Author's Note: I hadn't written the letter that Jess wrote to Rory....as you guys can imagine it was really difficult to write....but someone in a review said the story wouldn't be complete without it and that struck a nerve. So here it is....
Rory,
In this brief, quiet moment to myself there is a longing that threatens to split me in two. It is greater than yesterday or any day ever before. The image of you radiant and exquisitely beautiful, intoxicating me with your mere presence invades my mind, destroying all rational thought. There is a torrent of emotions that I keep concealed so that we can play this charade, but I feel as if I am losing. Losing you and losing my mind in the process.
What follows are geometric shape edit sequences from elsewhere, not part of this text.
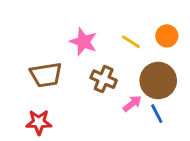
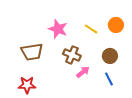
brown circle: (158, 81) -> (110, 56), size x0.6
pink arrow: (132, 104) -> (83, 72), moved

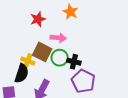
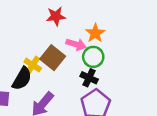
orange star: (70, 12) -> (95, 33), moved
green circle: (60, 58) -> (93, 57), moved

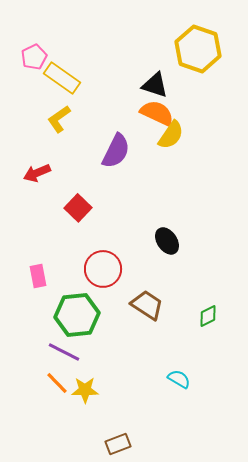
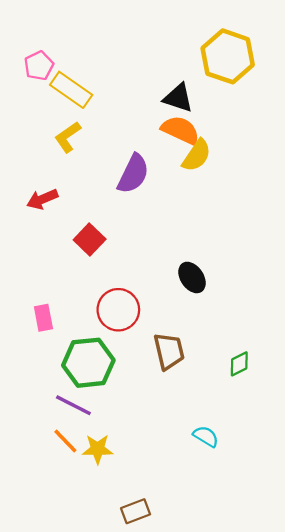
brown trapezoid: (147, 305) -> (169, 351), turned 44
But I suppose I lost you months ago...
I heard the news of your grandfather's death just a few minutes ago and I can think of little else. They say it was a stroke. They say that you were standing next to him. But these are the same people who talk in idleness to make their lives more exciting and gossip to fill that internal endless void, so perhaps what they are saying is false. I want the news to be false and for your world to remain perfect but....
I want many things.
I have never met your grandfather and yet his death causes much distress because I am fully aware of the hurt and pain it brings to you. To think of you in all your innocence and beauty being in the presence of something so dark and powerful is quite disturbing for me. What is it about innocence that makes someone as tainted and jaded as I am want, need to protect it?
I suppose there are some who enjoy the process of corruption, and perhaps you thought or think that I am one of those people, but you would be wrong. I forever want your innocence, the blush in your cheeks, your laughter that plays like music, the love in your eyes to remain. Even if I am not the one you are blush, smiling, laughing, or looking at.
The memory of the first time we met, do you even remember it, suddenly is in my thoughts...that is actually a lie; it is never away from my thoughts. My introduction to you and your world is burned in my memory and I wear it like a scar. It is a reminder of a foolish aspiration, to be yours and yours alone.
I remember how easily you smiled at me when my eyes first fell on you. I know that sounds like nothing, but I come from a world and a place where no one smiles. That smile told me how different we were, but also how much I wanted you...how much I wanted that smile to be for me only.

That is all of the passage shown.